L’anonymat du don, un principe qui vacille
L’anonymat du don de gamètes (sperme ou ovocytes) est un pilier de la bioéthique française, mis en place dès les premières PMA avec donneur dans les années 1970. Il ne faisait pas débat jusqu’à ce que, parmi les 70 000 personnes ainsi conçues, plusieurs demandent à connaître leur donneur.
Une revendication qui pourrait faire condamner la France, car deux d’entre eux ont saisi la Cour européenne des droits de l’homme.
Le secret des origines n’est plus tenable
La pression sur la levée de l’anonymat s’accentue d’autant plus que le recours aux tests ADN, encadré en France mais banalisé par exemple aux Etats-Unis, permet d’obtenir une cartographie précise de son patrimoine génétique et donc, par recoupement avec d’autres profils ADN, de retrouver un lien familial et finalement son donneur.

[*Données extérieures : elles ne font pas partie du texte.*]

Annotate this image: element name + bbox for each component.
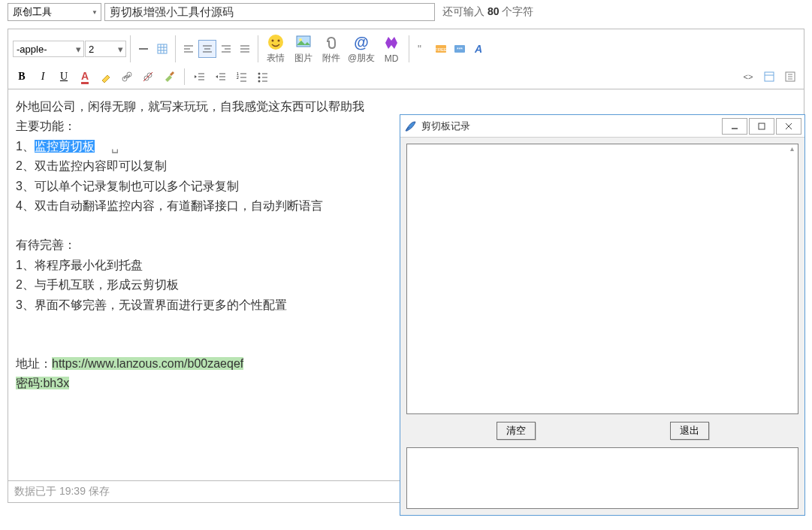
align-center-button[interactable]	[198, 40, 216, 58]
svg-point-18	[268, 35, 283, 50]
highlight-button[interactable]	[97, 68, 115, 86]
category-select[interactable]: 原创工具	[8, 3, 101, 21]
image-button[interactable]: 图片	[290, 32, 317, 65]
clear-button[interactable]: 清空	[497, 422, 536, 440]
exit-button[interactable]: 退出	[670, 422, 709, 440]
svg-rect-1	[158, 44, 167, 53]
separator	[409, 35, 409, 62]
toolbar: -apple- 2 表情 图片 附件 @ @朋友 MD	[8, 29, 804, 89]
emoji-button[interactable]: 表情	[262, 32, 289, 65]
svg-text:@: @	[354, 34, 369, 50]
separator	[258, 35, 258, 62]
clear-format-button[interactable]	[160, 68, 178, 86]
feather-icon	[403, 120, 417, 133]
font-size-select[interactable]: 2	[85, 41, 126, 57]
code-button[interactable]: <>	[739, 68, 757, 86]
separator	[175, 35, 176, 62]
link-button[interactable]	[118, 68, 136, 86]
separator	[184, 68, 185, 85]
table-button[interactable]	[153, 40, 171, 58]
svg-text:": "	[418, 43, 421, 55]
svg-text:2: 2	[237, 75, 239, 80]
free-button[interactable]: FREE	[432, 40, 450, 58]
align-left-button[interactable]	[180, 40, 198, 58]
window-titlebar[interactable]: 剪切板记录	[400, 115, 804, 138]
unlink-button[interactable]	[139, 68, 157, 86]
title-input[interactable]	[104, 3, 435, 21]
category-value: 原创工具	[13, 5, 52, 19]
svg-text:A: A	[474, 43, 482, 55]
hr-button[interactable]	[134, 40, 152, 58]
preview-button[interactable]	[760, 68, 778, 86]
svg-text:<>: <>	[744, 72, 753, 81]
indent-button[interactable]	[191, 68, 209, 86]
svg-point-46	[258, 73, 261, 75]
separator	[130, 35, 131, 62]
char-counter: 还可输入 80 个字符	[442, 5, 533, 19]
svg-rect-61	[759, 123, 765, 129]
svg-point-47	[258, 77, 261, 79]
window-title: 剪切板记录	[421, 120, 720, 133]
markdown-button[interactable]: MD	[378, 32, 405, 65]
svg-rect-53	[765, 72, 774, 81]
text-caret-icon: ␣	[111, 140, 119, 153]
scroll-up-icon[interactable]: ▴	[786, 144, 798, 156]
align-right-button[interactable]	[217, 40, 235, 58]
font-family-select[interactable]: -apple-	[13, 41, 84, 57]
svg-point-48	[258, 80, 261, 83]
svg-point-19	[272, 40, 274, 42]
translate-output[interactable]	[406, 447, 798, 509]
svg-point-20	[278, 40, 280, 42]
clipboard-window: 剪切板记录 ▴ 清空 退出	[400, 114, 805, 516]
quote-button[interactable]: "	[413, 40, 431, 58]
underline-button[interactable]: U	[55, 68, 73, 86]
at-button[interactable]: @ @朋友	[346, 32, 377, 65]
attachment-button[interactable]: 附件	[318, 32, 345, 65]
font-color-button[interactable]: A	[76, 68, 94, 86]
password-button[interactable]: ***	[451, 40, 469, 58]
fullscreen-button[interactable]	[781, 68, 799, 86]
svg-text:FREE: FREE	[435, 47, 447, 52]
bold-button[interactable]: B	[13, 68, 31, 86]
italic-button[interactable]: I	[34, 68, 52, 86]
clipboard-list[interactable]: ▴	[406, 144, 798, 414]
maximize-button[interactable]	[749, 118, 774, 135]
align-justify-button[interactable]	[236, 40, 254, 58]
close-button[interactable]	[776, 118, 801, 135]
unordered-list-button[interactable]	[254, 68, 272, 86]
minimize-button[interactable]	[722, 118, 747, 135]
outdent-button[interactable]	[212, 68, 230, 86]
window-body: ▴ 清空 退出	[400, 138, 804, 515]
font-style-button[interactable]: A	[469, 40, 488, 58]
svg-text:***: ***	[457, 47, 463, 52]
ordered-list-button[interactable]: 12	[233, 68, 251, 86]
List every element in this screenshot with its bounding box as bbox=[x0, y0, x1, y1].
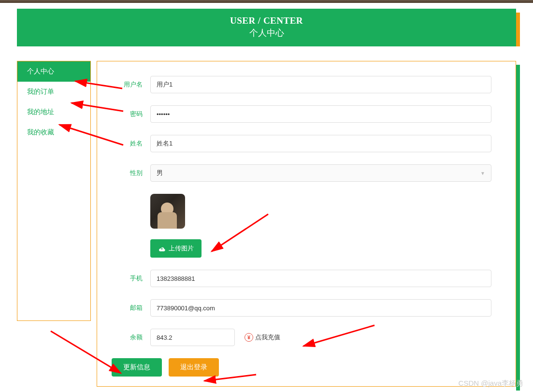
banner-title-cn: 个人中心 bbox=[17, 27, 516, 39]
sidebar-item-address[interactable]: 我的地址 bbox=[17, 102, 90, 122]
row-phone: 手机 bbox=[112, 270, 491, 287]
logout-button[interactable]: 退出登录 bbox=[169, 358, 219, 377]
update-button[interactable]: 更新信息 bbox=[112, 358, 162, 377]
select-gender[interactable]: 男 ▼ bbox=[150, 164, 491, 182]
top-strip bbox=[0, 0, 533, 3]
cloud-upload-icon bbox=[158, 246, 166, 251]
sidebar-item-label: 个人中心 bbox=[27, 67, 54, 75]
banner-wrap: USER / CENTER 个人中心 bbox=[17, 9, 516, 46]
yen-icon: ¥ bbox=[245, 333, 253, 342]
row-username: 用户名 bbox=[112, 76, 491, 93]
recharge-text: 点我充值 bbox=[255, 333, 280, 342]
label-name: 姓名 bbox=[112, 139, 150, 148]
row-balance: 余额 ¥ 点我充值 bbox=[112, 329, 491, 346]
label-username: 用户名 bbox=[112, 80, 150, 89]
sidebar: 个人中心 我的订单 我的地址 我的收藏 bbox=[17, 61, 91, 321]
main-area: 个人中心 我的订单 我的地址 我的收藏 用户名 密码 姓名 性别 男 bbox=[17, 61, 516, 387]
banner-title-en: USER / CENTER bbox=[17, 15, 516, 26]
avatar-image bbox=[150, 194, 185, 229]
input-email[interactable] bbox=[150, 299, 491, 317]
sidebar-item-label: 我的地址 bbox=[27, 108, 54, 116]
row-email: 邮箱 bbox=[112, 299, 491, 317]
input-name[interactable] bbox=[150, 135, 491, 152]
chevron-down-icon: ▼ bbox=[480, 171, 485, 176]
sidebar-item-label: 我的订单 bbox=[27, 87, 54, 95]
upload-button[interactable]: 上传图片 bbox=[150, 239, 202, 258]
sidebar-item-label: 我的收藏 bbox=[27, 128, 54, 136]
row-password: 密码 bbox=[112, 105, 491, 123]
sidebar-item-profile[interactable]: 个人中心 bbox=[17, 61, 90, 82]
label-phone: 手机 bbox=[112, 274, 150, 283]
select-gender-value: 男 bbox=[157, 169, 163, 177]
label-balance: 余额 bbox=[112, 333, 150, 342]
bottom-buttons: 更新信息 退出登录 bbox=[112, 358, 491, 377]
input-phone[interactable] bbox=[150, 270, 491, 287]
page-banner: USER / CENTER 个人中心 bbox=[17, 9, 516, 46]
sidebar-item-favorites[interactable]: 我的收藏 bbox=[17, 122, 90, 143]
row-name: 姓名 bbox=[112, 135, 491, 152]
label-gender: 性别 bbox=[112, 169, 150, 177]
sidebar-item-orders[interactable]: 我的订单 bbox=[17, 82, 90, 102]
label-email: 邮箱 bbox=[112, 304, 150, 312]
row-gender: 性别 男 ▼ bbox=[112, 164, 491, 182]
input-balance[interactable] bbox=[150, 329, 235, 346]
watermark: CSDN @java李杨勇 bbox=[459, 379, 523, 388]
main-shadow bbox=[516, 65, 520, 391]
recharge-link[interactable]: ¥ 点我充值 bbox=[245, 333, 280, 342]
label-password: 密码 bbox=[112, 110, 150, 118]
avatar-block: 上传图片 bbox=[150, 194, 202, 258]
upload-button-label: 上传图片 bbox=[169, 244, 194, 253]
input-username[interactable] bbox=[150, 76, 491, 93]
form-panel: 用户名 密码 姓名 性别 男 ▼ bbox=[97, 61, 516, 387]
row-avatar: 上传图片 bbox=[112, 194, 491, 258]
input-password[interactable] bbox=[150, 105, 491, 123]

C’est ce qu’a entrepris Arthur Kermalvezen, membre de l’association Procréation médicalement anonyme (300 membres), dont l’histoire a été largement médiatisée quelques jours avant l’ouverture des états généraux de la bioéthique.
La fin de l’anonymat fait craindre à certains une avancée vers un eugénisme
Il a retrouvé son donneur après avoir envoyé un prélèvement de sa salive aux Etats-Unis. Alors que les moyens techniques permettent aujourd’hui de lever une grande partie de l’anonymat, faut-il maintenir ce principe ?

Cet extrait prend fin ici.